■ PROBLEM REQUIREMENTS
Count the lines in the records below that contain the word "gantz", and give that figure alone.

»»

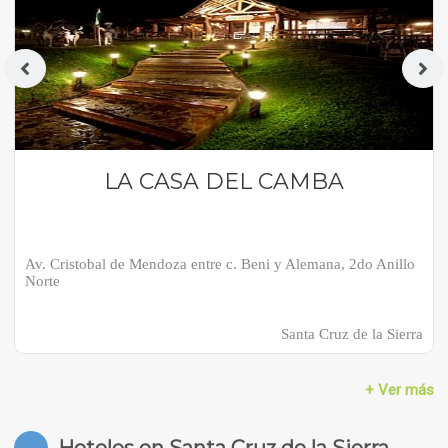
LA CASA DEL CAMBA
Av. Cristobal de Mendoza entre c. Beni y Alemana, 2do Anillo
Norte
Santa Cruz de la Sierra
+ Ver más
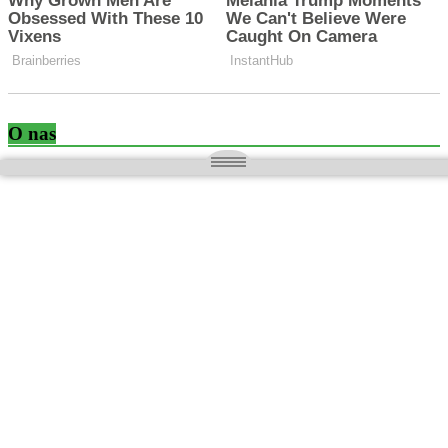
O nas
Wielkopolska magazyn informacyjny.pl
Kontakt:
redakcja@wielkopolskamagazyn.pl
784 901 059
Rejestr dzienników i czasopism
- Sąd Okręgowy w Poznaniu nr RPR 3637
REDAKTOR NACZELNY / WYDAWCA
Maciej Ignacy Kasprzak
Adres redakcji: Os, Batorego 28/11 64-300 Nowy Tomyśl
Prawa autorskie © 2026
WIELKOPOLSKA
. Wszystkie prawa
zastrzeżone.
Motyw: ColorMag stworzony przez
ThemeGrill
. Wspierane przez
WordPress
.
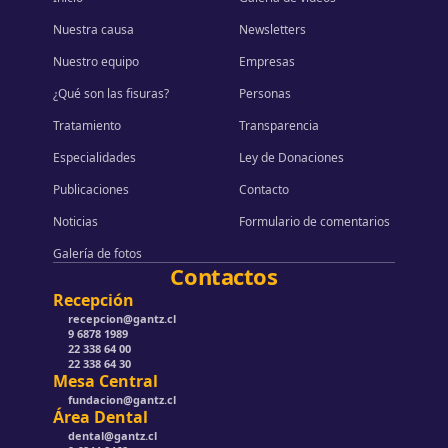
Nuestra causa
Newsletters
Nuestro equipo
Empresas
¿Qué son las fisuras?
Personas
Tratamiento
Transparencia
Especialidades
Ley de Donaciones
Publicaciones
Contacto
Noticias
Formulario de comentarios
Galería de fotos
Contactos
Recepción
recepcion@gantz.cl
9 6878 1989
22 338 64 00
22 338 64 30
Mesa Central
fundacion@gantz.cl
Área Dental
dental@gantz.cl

««

■ SOLUTION FOR THIS TASK
3